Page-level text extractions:

-----

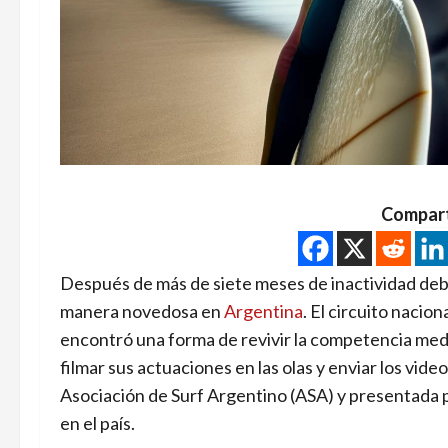
Compart
Después de más de siete meses de inactividad deb
manera novedosa en
Argentina
. El circuito nacion
encontró una forma de revivir la competencia media
filmar sus actuaciones en las olas y enviar los video
Asociación de Surf Argentino (ASA) y presentada por
en el país.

-----

Print every line above exactly as given, but not the pictures.

§ Response to the exercise:
Compart
Después de más de siete meses de inactividad deb
manera novedosa en
Argentina
. El circuito nacion
encontró una forma de revivir la competencia media
filmar sus actuaciones en las olas y enviar los video
Asociación de Surf Argentino (ASA) y presentada por
en el país.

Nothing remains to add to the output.